THE MEANING OF LIFE

I've always mistrusted that phrase, "The meaning of life." It's because the word "meaning" carries with it an implied context of rationality. Yet, it seems to me that anyone who asks that question should be expecting a reply that is spiritual, if not mystical.

The Red Mulberry with its sweet, purple-staining fruits got me thinking about this. There I was in the cool twilight beneath the tree looking up through those big, sun-speckled mulberry leaves, seeing the pretty green, red and almost-black fruits, my sunburned, wrinkled, veiny hands among them plucking mulberries and getting purple-stained, and hearing the wind in the tree, and birds singing, seeing the animation of leaves in the wind, experiencing a kaleidoscopic, shimmering, wholly unexpectedly beautiful and perfect moment, and this thought came to me:

This tree's task was simply to create reproductive propagules (seeds) and to get them dispersed into new areas where its offspring might prosper. There were so many ways this goal could have been accomplished, yet the Red Mulberry's approach was to create a strategy involving all this sunlight, wind, birdsong and sweet fruit. How elegant! How original! How generous of the Creator to have settled on things this way!

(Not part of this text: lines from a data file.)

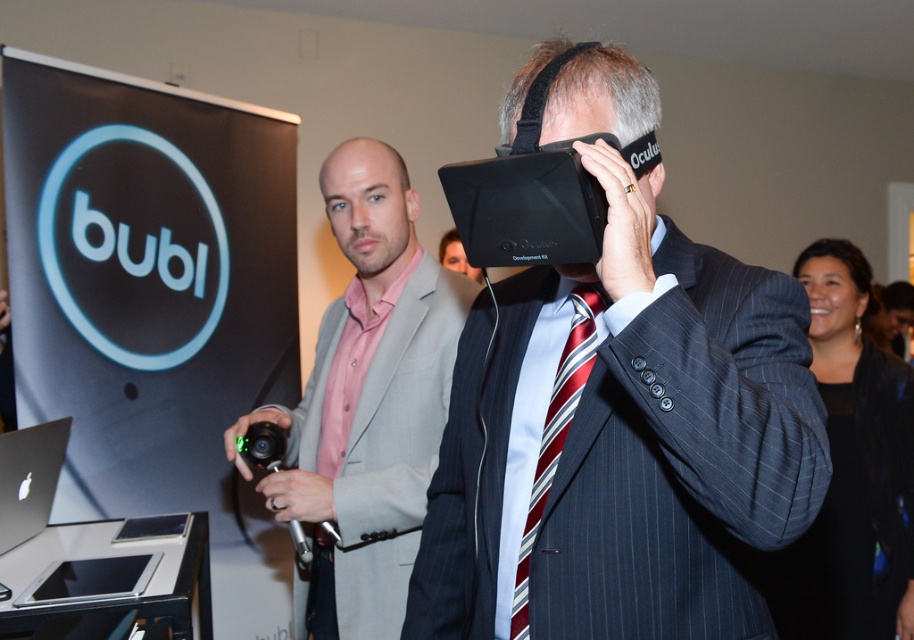 Question: Can you confirm if matte black vr headset at center is positioned below black matte laptop at lower left?

Choices:
 (A) yes
 (B) no

Answer: (B)

Question: Which object is the farthest from the black matte laptop at lower left?

Choices:
 (A) striped silk tie at center
 (B) matte black vr headset at center
 (C) pink satin shirt at center

Answer: (A)

Question: Estimate the real-world distances between objects in this image. Which object is farther from the matte black vr headset at center?

Choices:
 (A) striped silk tie at center
 (B) black matte laptop at lower left
 (C) pink satin shirt at center

Answer: (B)

Question: Which point appears closest to the camera in this image?

Choices:
 (A) [796, 321]
 (B) [570, 406]

Answer: (A)

Question: Does matte black vr headset at center lie in front of striped silk tie at center?

Choices:
 (A) no
 (B) yes

Answer: (B)

Question: Considering the relative positions of pink satin shirt at center and striped silk tie at center in the image provided, where is pink satin shirt at center located with respect to striped silk tie at center?

Choices:
 (A) above
 (B) below

Answer: (A) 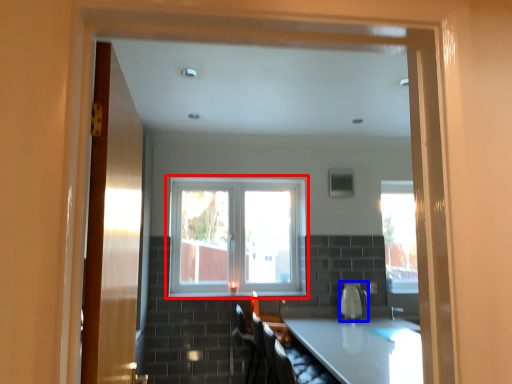 Question: Which of the following is the farthest to the observer, window (highlighted by a red box) or appliance (highlighted by a blue box)?

Choices:
 (A) window
 (B) appliance

Answer: (A) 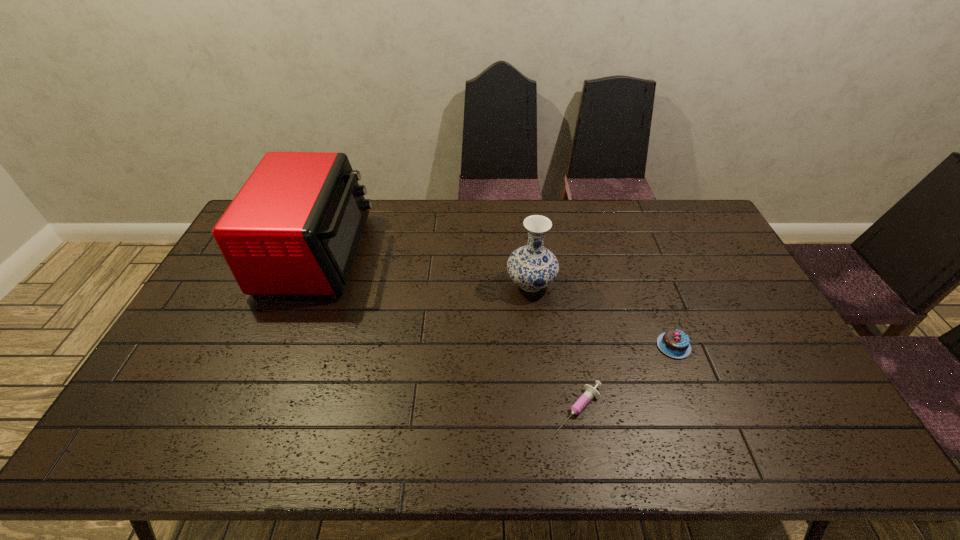 The width and height of the screenshot is (960, 540). Identify the location of object situated at the far edge. (294, 228).

Where is `object present at the near edge`? The width and height of the screenshot is (960, 540). object present at the near edge is located at coordinates (591, 392).

Identify the location of object at the left edge. (294, 228).

The image size is (960, 540). In order to click on object positioned at the far left corner in this screenshot , I will do `click(294, 228)`.

Where is `vacant space at the far edge of the desktop`? Image resolution: width=960 pixels, height=540 pixels. vacant space at the far edge of the desktop is located at coordinates point(423,213).

Identify the location of free location at the near edge of the desktop. (737, 429).

This screenshot has width=960, height=540. Identify the location of free space at the left edge of the desktop. (203, 404).

Locate an element on the screen. free space at the right edge of the desktop is located at coordinates (725, 323).

At what (x,y) coordinates should I click in order to perform the action: click on vacant region at the near left corner. Please return your answer as a coordinate pair (x, y). The height and width of the screenshot is (540, 960). Looking at the image, I should click on (161, 454).

In the image, there is a desktop. Where is `free region at the far right corner`? The image size is (960, 540). free region at the far right corner is located at coordinates (667, 204). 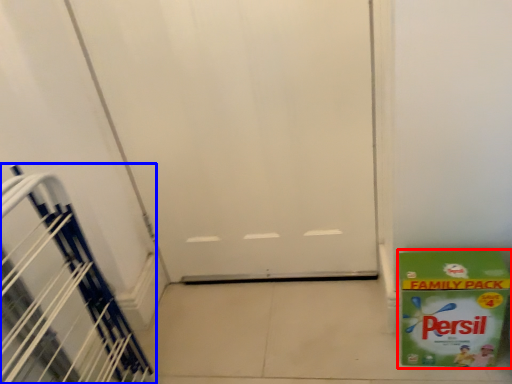 Question: Among these objects, which one is farthest to the camera, box (highlighted by a red box) or stairwell (highlighted by a blue box)?

Choices:
 (A) box
 (B) stairwell

Answer: (A) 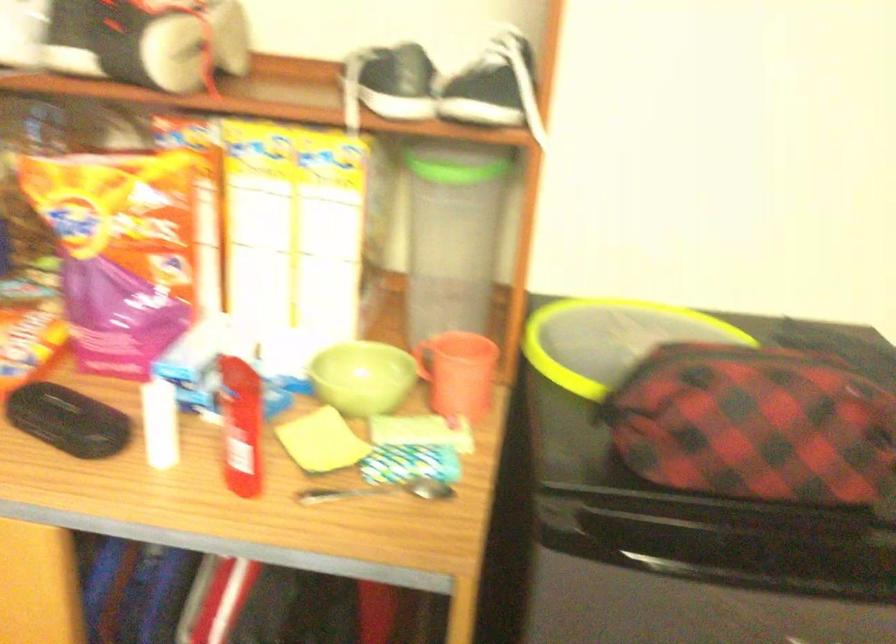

If someone were to propose that "the meaning of the fruit is that the tree may reproduce itself," then all that was meaningful to me that day as I myself became the Red Mulberry's dispersal agent would be eliminated from the discussion. The word "meaning" is too narrow to use when considering something as wonderful as ripe mulberries.

In the same way, any statement beginning "The meaning of life is that... " automatically declares itself as an analysis too arid to listen to.